Traditionally, algorithm design and analysis have been conducted using the tools of abstraction and mathematical proof. An algorithm is typically described in pseudocode, intended to run only on a generic and abstract model of a modern computer. The first goal of analysis is to find an asymptotic upper bound on algorithm performance using this model (such as "Quicksort is O(n2) in the worst case"). This kind of bound guarantees that no matter what programming language or platform is used, Quicksort will perform no more than cn2 generic machine instructions (for some unspecified constant c) to sort a list of n numbers.
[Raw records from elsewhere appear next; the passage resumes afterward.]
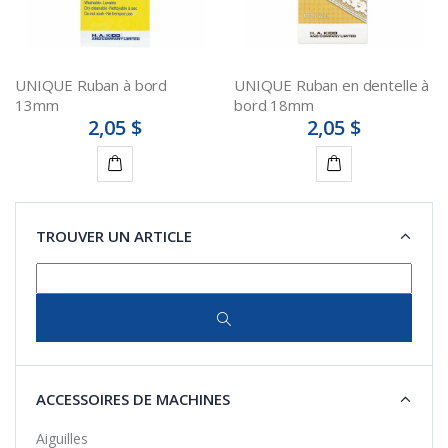
UNIQUE Ruban à bord
UNIQUE Ruban en dentelle à
13mm
bord 18mm
2,05 $
2,05 $
Détails
Détails
TROUVER UN ARTICLE
ACCESSOIRES DE MACHINES
Aiguilles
If a problem is NP-complete, finding an algorithm for it that is always both fast and optimal, or showing that no such algorithm can exist, would be analogous to finding a cure for the common cold: fame and fortune would be yours.

The abstract approach to design and analysis allows us to discover universal truths about fundamental algorithmic properties. The result is insight into what makes algorithms more and less efficient, which can lead to the discovery of even better algorithms. When adopted by the software engineer, better algorithms become faster programs that produce higher-quality results. However, it is quite difficult to translate an asymptotic time bound into an accurate time prediction. One difficulty is the dependence on "worst case" assumptions. For example, Quicksort's performance depends significantly on the input order of the n numbers to be sorted. On an input of 1,000 numbers, Quicksort might run hundreds of times faster than the worst-case prediction. Furthermore, the gap increases with n: on an input of one million numbers, Quicksort can run thousands of times faster than the worst-case prediction. A second difficulty arises when we try to translate "cn generic machine instructions" into microseconds; unlike an algorithm, a real program encounters compiler optimization, pipelining, caching, and other platform-specific phenomena that dramatically reduce the predictive power of simple instruction counts.

Where theoretical analysis may fall short, computational experiments have long been used to measure program performance under real-world conditions. The classic "field experiment," which might involve CPU runtime measurements taken on specific platforms using input instances from real applications, can give much more precise information about program performance in practice.

In addition, in the past few decades, experimental methodology in this context has evolved into something resembling a classic "laboratory experiment" for analyzing algorithms. This approach emphasizes highly controlled parameters, carefully placed data-collection probes, and sophisticated data analysis. Rather than simply measure performance, the goal of the experiment is to generalize away from context-specific measurements and build insight into fundamental structures and properties.

Indeed, since experiments can be used to measure any aspect of algorithm/program performance, not just CPU times, this approach can stimulate new forms of interplay between theory and practice. The term "experimental algorithmics" describes this new approach to algorithm design and analysis, combining theoretical questions and motivations with empirical research methods. The related term "algorithm engineering" is almost synonymous but emphasizes design over analysis.

### Three Examples

Here, I describe three example areas in which experimental algorithmics has produced new results and significant progress in algorithm research. They also illustrate the variety of research questions that can be investigated through experimental methods. (For several more examples and methods of experimental algorithmics, see the references in the sidebar "Resources.")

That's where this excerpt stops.